J. M. Friedmann, H. Smiciklas-Wright, Gordon Lee Jensen, M. McCamish

Research output: Contribution to journalArticle

Abstract

With the implementation of Diagnostic Related Groups (DRGs) as the basis of hospital reimbursement, the average length of hospital stay has declined. As a result, elderly patients are being discharged from short-stay hospitals more rapidly than those with similar illnesses in the past. This may result in more frequent need for early non-elective readmission. Predicting which elderly persons may be readmitted will enable preventative interventions to reduce overall health care costs. The purpose of this study was to determine predictors and assess predictive models of early non-elective hospital readmission. The sample consists of 134 male and female Medicare patients who were found to be nutritionally compromised at the time of discharge. The study is a secondary data analysis utilizing a repeated measures design of multiple variables representing demographics, anthropometries, laboratory values, and impairment in Activities of Daily Living (ADLs). Data have been collected at four time points: at hospital discharge, and during dietitian or nurse home visits at one week, one month, and three months post discharge. Bivariate logistic regression analysis reveal that serum albumin and change in weight measured at one month post discharge are highly significant predictors of readmission.
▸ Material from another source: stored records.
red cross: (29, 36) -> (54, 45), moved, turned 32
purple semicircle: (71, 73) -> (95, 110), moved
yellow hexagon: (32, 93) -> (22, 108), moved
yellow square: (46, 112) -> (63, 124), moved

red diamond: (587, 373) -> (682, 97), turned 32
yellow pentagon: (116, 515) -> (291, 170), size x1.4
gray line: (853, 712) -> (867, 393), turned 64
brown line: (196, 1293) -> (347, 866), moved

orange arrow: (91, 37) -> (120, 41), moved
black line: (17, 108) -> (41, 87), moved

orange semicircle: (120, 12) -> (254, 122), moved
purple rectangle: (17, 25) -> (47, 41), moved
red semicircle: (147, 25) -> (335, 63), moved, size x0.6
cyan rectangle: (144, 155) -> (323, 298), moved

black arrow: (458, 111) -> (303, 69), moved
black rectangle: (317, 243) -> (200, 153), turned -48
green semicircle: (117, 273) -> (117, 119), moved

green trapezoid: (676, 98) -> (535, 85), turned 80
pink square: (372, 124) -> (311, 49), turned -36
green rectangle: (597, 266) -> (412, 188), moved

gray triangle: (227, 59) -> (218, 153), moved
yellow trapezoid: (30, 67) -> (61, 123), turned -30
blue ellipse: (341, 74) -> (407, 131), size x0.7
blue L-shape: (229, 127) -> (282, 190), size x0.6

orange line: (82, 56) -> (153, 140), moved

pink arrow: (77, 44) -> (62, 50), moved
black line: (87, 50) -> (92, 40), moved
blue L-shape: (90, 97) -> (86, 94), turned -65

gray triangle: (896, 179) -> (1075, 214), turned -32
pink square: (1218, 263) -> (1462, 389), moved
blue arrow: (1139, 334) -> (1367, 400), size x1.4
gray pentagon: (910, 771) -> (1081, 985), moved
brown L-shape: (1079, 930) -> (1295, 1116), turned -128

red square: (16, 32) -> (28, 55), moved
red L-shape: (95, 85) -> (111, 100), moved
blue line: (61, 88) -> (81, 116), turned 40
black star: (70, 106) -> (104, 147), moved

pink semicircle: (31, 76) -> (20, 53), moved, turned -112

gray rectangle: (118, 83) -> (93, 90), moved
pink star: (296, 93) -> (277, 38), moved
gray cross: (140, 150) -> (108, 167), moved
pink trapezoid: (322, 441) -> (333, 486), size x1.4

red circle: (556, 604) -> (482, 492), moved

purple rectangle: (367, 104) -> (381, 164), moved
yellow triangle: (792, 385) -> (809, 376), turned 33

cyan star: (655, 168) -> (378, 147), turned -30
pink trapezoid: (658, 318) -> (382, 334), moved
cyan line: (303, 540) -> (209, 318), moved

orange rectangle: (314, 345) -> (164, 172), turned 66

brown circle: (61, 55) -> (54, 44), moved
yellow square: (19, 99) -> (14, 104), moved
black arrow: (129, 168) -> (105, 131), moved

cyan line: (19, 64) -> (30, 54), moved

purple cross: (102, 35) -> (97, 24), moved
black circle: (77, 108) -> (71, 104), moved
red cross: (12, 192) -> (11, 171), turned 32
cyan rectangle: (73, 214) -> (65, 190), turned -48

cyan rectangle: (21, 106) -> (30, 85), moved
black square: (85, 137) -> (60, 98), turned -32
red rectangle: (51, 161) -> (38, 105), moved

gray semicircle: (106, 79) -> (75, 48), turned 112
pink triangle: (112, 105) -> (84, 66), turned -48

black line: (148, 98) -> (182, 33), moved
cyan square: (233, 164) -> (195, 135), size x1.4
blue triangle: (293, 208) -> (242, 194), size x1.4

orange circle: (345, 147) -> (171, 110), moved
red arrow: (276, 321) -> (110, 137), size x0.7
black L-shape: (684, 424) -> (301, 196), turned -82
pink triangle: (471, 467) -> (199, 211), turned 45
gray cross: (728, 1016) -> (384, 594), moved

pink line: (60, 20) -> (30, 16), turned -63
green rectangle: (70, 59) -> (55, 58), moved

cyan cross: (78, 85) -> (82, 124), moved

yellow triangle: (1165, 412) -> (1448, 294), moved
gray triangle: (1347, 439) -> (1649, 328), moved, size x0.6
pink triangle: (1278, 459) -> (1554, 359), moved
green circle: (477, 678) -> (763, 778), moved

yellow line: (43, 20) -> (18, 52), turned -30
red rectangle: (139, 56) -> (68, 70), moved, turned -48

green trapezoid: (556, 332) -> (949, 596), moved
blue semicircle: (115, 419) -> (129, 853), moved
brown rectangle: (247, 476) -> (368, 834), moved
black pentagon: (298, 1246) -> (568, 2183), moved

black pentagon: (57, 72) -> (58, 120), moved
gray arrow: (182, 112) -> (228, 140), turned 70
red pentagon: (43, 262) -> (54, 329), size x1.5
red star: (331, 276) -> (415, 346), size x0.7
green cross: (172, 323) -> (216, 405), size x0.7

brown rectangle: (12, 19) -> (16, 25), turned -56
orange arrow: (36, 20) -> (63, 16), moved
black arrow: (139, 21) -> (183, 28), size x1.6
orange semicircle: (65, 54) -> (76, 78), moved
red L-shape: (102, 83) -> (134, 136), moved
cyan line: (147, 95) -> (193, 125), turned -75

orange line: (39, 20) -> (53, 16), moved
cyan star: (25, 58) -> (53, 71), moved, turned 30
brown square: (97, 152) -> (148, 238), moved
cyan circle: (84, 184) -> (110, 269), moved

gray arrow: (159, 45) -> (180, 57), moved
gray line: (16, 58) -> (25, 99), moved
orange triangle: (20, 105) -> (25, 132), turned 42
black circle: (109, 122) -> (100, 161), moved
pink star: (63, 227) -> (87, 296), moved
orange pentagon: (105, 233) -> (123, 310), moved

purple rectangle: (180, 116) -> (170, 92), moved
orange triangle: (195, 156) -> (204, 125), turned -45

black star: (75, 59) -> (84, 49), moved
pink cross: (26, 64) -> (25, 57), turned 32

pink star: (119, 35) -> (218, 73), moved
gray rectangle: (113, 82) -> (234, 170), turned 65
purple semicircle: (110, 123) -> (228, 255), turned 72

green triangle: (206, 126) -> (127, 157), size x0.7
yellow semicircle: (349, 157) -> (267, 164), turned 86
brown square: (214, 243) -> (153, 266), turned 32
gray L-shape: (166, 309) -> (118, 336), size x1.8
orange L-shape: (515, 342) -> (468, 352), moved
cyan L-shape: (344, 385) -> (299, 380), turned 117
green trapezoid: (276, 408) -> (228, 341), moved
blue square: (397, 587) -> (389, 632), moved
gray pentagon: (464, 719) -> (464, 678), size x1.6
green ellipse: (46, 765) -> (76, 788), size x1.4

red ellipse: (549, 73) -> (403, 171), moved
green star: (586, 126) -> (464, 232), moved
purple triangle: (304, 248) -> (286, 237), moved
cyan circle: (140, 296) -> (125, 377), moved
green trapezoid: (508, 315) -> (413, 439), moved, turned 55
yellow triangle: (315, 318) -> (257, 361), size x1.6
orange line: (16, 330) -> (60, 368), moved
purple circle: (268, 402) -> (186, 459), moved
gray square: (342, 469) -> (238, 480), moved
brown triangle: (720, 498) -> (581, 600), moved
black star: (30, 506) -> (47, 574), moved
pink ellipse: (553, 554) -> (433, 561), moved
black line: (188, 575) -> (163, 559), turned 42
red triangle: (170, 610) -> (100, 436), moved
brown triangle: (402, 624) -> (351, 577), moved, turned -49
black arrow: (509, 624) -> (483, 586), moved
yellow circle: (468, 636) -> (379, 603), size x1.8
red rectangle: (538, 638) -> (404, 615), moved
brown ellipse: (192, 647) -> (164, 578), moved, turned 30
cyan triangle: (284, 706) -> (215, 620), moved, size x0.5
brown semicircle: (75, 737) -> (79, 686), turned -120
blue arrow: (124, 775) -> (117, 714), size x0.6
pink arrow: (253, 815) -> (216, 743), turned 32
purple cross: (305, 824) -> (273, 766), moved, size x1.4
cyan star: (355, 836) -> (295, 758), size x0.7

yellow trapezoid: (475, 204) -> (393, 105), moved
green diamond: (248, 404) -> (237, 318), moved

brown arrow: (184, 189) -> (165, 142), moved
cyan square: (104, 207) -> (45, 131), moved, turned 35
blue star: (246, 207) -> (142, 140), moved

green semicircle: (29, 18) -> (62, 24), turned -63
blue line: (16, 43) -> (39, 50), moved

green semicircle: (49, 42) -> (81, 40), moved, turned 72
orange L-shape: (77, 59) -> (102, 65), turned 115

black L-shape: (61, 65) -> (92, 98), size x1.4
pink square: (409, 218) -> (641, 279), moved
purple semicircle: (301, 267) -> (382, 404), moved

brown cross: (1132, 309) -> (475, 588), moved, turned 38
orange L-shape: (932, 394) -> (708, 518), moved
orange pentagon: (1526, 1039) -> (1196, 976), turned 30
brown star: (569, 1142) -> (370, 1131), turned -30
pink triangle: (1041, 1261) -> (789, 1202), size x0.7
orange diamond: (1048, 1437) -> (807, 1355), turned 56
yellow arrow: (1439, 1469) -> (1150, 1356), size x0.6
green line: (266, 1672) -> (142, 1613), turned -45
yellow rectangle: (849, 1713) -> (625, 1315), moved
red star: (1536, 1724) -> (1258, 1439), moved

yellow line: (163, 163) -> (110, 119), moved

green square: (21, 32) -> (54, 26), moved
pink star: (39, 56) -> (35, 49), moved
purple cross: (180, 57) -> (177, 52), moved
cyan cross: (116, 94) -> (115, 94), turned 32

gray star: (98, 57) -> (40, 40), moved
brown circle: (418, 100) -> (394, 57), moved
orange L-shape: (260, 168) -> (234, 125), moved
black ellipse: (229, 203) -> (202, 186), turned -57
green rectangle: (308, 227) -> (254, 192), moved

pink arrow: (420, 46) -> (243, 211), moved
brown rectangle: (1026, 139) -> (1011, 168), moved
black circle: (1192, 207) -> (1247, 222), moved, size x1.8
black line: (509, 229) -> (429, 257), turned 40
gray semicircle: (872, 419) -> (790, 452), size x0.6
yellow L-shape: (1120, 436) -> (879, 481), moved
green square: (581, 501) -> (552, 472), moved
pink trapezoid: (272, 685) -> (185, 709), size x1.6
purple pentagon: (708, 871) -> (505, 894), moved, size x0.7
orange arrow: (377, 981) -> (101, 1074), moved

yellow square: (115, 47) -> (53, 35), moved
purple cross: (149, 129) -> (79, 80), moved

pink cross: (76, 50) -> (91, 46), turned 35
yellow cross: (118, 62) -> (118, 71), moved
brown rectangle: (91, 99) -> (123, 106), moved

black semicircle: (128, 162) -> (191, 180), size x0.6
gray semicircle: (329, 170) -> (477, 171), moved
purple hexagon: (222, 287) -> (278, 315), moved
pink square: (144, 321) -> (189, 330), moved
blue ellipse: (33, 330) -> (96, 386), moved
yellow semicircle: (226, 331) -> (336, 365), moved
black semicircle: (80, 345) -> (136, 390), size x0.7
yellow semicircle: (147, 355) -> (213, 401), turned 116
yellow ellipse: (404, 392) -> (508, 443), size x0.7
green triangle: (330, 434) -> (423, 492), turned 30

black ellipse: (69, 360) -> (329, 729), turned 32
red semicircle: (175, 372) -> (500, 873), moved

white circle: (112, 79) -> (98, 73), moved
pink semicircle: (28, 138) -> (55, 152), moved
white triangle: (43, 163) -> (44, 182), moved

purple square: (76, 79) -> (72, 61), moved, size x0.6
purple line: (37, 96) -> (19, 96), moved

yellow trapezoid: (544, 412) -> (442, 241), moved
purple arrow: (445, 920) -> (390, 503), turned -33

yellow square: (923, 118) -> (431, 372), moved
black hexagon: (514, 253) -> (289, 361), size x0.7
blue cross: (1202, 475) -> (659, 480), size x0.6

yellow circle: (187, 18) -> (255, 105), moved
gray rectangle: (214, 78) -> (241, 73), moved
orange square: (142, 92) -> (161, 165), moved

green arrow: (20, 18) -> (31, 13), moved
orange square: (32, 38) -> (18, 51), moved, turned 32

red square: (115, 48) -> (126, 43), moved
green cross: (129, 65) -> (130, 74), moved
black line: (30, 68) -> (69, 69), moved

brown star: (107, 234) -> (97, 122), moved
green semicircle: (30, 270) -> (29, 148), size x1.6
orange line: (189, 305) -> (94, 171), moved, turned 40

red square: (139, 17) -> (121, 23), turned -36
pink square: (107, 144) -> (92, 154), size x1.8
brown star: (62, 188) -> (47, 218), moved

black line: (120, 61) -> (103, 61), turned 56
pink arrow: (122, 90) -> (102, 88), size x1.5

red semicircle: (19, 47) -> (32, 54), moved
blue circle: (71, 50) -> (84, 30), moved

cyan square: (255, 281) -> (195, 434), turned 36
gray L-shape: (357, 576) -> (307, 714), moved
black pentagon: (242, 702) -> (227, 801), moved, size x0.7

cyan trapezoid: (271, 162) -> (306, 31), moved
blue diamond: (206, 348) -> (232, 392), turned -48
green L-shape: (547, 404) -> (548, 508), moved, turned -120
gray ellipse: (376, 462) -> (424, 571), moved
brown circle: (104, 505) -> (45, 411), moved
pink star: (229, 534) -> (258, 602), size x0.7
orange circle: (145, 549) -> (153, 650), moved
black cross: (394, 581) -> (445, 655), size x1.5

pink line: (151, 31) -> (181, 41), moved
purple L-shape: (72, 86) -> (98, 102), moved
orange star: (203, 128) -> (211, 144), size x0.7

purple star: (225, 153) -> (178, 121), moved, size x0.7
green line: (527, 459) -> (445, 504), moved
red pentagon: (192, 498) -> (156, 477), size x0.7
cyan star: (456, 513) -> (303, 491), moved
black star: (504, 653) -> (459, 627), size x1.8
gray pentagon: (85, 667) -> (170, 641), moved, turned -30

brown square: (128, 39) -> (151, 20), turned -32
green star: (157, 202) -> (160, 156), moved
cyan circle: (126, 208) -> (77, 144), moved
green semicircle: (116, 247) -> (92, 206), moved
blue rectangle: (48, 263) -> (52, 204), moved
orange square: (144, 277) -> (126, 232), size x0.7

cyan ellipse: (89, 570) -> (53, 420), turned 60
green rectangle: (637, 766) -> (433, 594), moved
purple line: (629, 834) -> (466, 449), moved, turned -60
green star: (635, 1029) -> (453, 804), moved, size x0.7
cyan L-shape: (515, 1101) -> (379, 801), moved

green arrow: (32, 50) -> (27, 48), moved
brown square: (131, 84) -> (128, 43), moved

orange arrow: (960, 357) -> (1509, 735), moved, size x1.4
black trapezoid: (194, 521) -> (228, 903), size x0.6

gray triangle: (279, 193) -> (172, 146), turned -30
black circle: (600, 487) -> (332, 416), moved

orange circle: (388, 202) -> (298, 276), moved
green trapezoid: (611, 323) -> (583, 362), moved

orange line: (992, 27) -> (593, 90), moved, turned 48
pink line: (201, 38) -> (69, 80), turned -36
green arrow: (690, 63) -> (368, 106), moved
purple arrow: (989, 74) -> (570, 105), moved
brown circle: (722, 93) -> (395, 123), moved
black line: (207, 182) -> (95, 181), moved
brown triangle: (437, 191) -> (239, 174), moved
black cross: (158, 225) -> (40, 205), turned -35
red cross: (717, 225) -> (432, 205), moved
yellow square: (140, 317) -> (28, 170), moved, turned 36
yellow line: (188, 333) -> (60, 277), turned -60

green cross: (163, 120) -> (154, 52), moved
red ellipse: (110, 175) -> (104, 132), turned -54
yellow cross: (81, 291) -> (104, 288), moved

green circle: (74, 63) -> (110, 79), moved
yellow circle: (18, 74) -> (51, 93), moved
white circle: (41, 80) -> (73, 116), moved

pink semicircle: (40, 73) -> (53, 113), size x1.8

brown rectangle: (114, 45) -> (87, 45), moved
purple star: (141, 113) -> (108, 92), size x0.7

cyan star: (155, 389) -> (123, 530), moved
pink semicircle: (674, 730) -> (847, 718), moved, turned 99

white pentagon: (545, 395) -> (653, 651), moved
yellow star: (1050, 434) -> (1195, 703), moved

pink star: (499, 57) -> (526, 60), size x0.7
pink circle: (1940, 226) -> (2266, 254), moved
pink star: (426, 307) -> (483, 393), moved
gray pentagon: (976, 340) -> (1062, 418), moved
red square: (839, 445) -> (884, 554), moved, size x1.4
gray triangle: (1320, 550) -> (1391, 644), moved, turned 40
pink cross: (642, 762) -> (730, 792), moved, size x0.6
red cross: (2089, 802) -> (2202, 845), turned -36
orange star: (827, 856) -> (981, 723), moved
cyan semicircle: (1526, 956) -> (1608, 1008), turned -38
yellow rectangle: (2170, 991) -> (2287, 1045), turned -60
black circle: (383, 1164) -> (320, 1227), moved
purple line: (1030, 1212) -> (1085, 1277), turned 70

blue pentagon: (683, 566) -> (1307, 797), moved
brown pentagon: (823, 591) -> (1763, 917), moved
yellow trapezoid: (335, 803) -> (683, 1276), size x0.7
There is a 31% decrease in the log odds of readmission associated with every 0.1 unit increase in serum albumin at one month post discharge (Wald χ2 = 8.2748, p = 0.0040), such that an albumin value of 3.3 mg/dL relates to a 51% probability of early non-elective readmission compared to an albumin value of 3.7 mg/dL with a 20% probability of readmission. Serum albumin at one month post discharge accounts for approximately 28% of the variance in non-elective readmission (McFadden's R2 = .2753). For every kilogram of weight loss, there is a 75% increase in the odds of readmission (Wald χ2 = 5.1757, p = 0.0229). Change in weight accounts for 8% of the variability in non-elective readmission (McFadden's R2 = .0843). It is of interest that serum albumin measured at the time of hospital discharge was not significantly associated with non-elective readmission in this population. This suggests that an evaluation of serum albumin and change in body weight should be routine during early post-hospitalization office visits to identify those at increased risk of early non-elective readmission.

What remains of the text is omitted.